For each installment, it was up to Cohen to submit an invoice. Prosecutors intimate that these invoices, and the processing of them, were fraudulent: The pertinent records indicate that the payments were for legal services rendered in 2017 pursuant to a retainer agreement. In reality, prosecutors counter, the payments were for campaign expenditures in 2016; they were not for legal services. And Cohen did not have a retainer agreement to provide legal services. As the SDNY press release puts it:
On February 14, 2017, COHEN sent an executive of the [Trump] Company (“Executive-1”) the first of his monthly invoices, requesting “pursuant to [a] retainer agreement . . . payment for services rendered for the months of January and February, 2017.” The invoice listed $35,000 for each of those two months. Executive-1 forwarded the invoice to another executive of the Company (“Executive-2”) the same day by email, and it was approved. Executive-1 forwarded that email to another employee at the Company, stating: “Please pay from the Trust. Post to legal expenses. Put ‘retainer for the months of January and February 2017’ in the description.”
Throughout 2017, COHEN sent to one or more representatives of the Company monthly invoices, which stated, “Pursuant to the retainer agreement, kindly remit payment for services rendered for” the relevant month in 2017, and sought $35,000 per month. The Company accounted for these payments as legal expenses. In truth and in fact, there was no such retainer agreement, and the monthly invoices COHEN submitted were not in connection with any legal services he had provided in 2017.

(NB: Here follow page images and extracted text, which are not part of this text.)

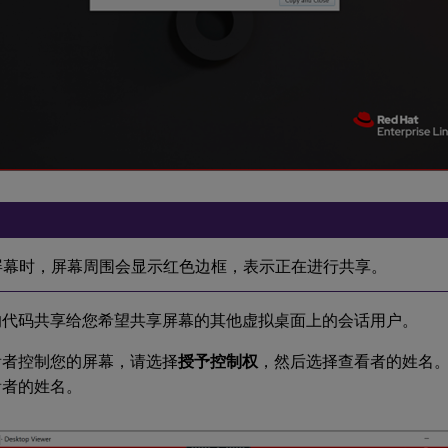
：
屏幕时，屏幕周围会显示红色边框，表示正在进行共享。
的代码共享给您希望共享屏幕的其他虚拟桌面上的会话用户。
看者控制您的屏幕，请选择
授予控制权
，然后选择查看者的姓名
看者的姓名。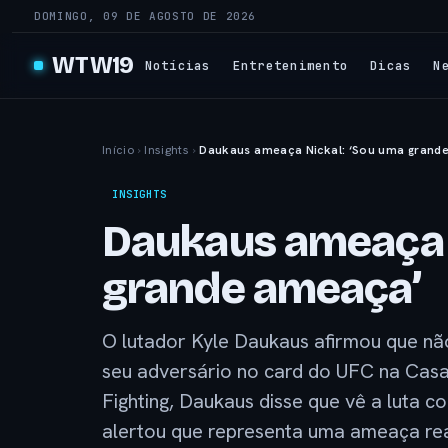
DOMINGO, 09 DE AGOSTO DE 2026
WTW19
Notícias
Entretenimento
Dicas
N
Início
›
Insights
›
Daukaus ameaça Nickal: ‘Sou uma grand
INSIGHTS
Daukaus ameaça 
grande ameaça’
O lutador Kyle Daukaus afirmou que não 
seu adversário no card do UFC na Cas
Fighting, Daukaus disse que vê a luta
alertou que representa uma ameaça re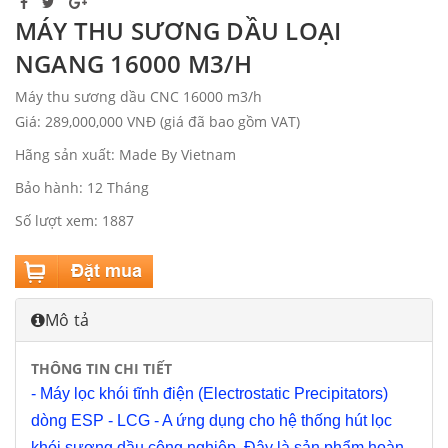
MÁY THU SƯƠNG DẦU LOẠI
NGANG 16000 M3/H
Máy thu sương dầu CNC 16000 m3/h
Giá: 289,000,000 VNĐ (giá đã bao gồm VAT)
Hãng sản xuất: Made By Vietnam
Bảo hành: 12 Tháng
Số lượt xem: 1887
Mô tả
THÔNG TIN CHI TIẾT
- Máy lọc khói tĩnh điện (Electrostatic Precipitators)
dòng ESP - LCG - A ứng dụng cho hệ thống hút lọc
khói sương dầu công nghiệp. Đây là sản phẩm hoàn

During 2017, pursuant to the invoices described above, COHEN received monthly $35,000 reimbursement checks, totaling $420,000.
Prosecutors have not identified “Executive-1” and “Executive-2” from the Trump Organization. According to the U.K.’s Daily Mail, Lanny Davis, one of Cohen’s lawyers, has suggested that “Executive-1” is Allen Weisselberg, the Trump Organization’s chief financial officer. That would make sense: Last month, Weisselberg was reportedly subpoenaed to testify before the SDNY grand jury investigating Cohen.

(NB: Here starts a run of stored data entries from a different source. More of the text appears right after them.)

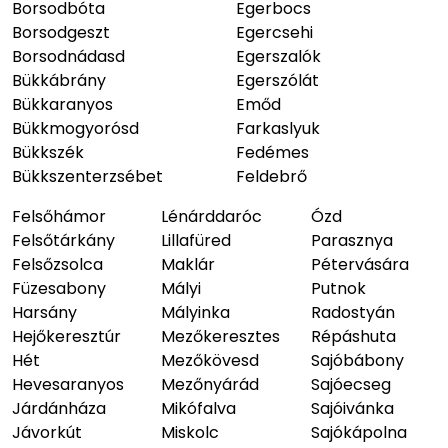
Borsodbóta
Egerbocs
Borsodgeszt
Egercsehi
Borsodnádasd
Egerszalók
Bükkábrány
Egerszólát
Bükkaranyos
Emőd
Bükkmogyorósd
Farkaslyuk
Bükkszék
Fedémes
Bükkszenterzsébet
Feldebrő
Felsőhámor
Lénárddaróc
Ózd
Felsőtárkány
Lillafüred
Parasznya
Felsőzsolca
Maklár
Pétervására
Füzesabony
Mályi
Putnok
Harsány
Mályinka
Radostyán
Hejőkeresztúr
Mezőkeresztes
Répáshuta
Hét
Mezőkövesd
Sajóbábony
Hevesaranyos
Mezőnyárád
Sajóecseg
Járdánháza
Mikófalva
Sajóivánka
Jávorkút
Miskolc
Sajókápolna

The Times report explains that the Manhattan DA’s interest is piqued because it is potentially a state-law felony for a business to misrepresent the basis for a reimbursement — e.g., to claim or deduct as a “legal expense” something that was not a legal expense. Meanwhile, New York’s attorney general, Barbara D. Underwood, has taken the preliminary steps necessary to investigate Cohen for possible state tax violations. These would be separate from the five federal tax-evasion offenses to which Cohen pled guilty this week. Such an investigation could expand into a state tax probe of the Trump Organization — at least to the extent of its accounting for Cohen’s reimbursement.
As the Times further notes, a president has no power to pardon violations of state law.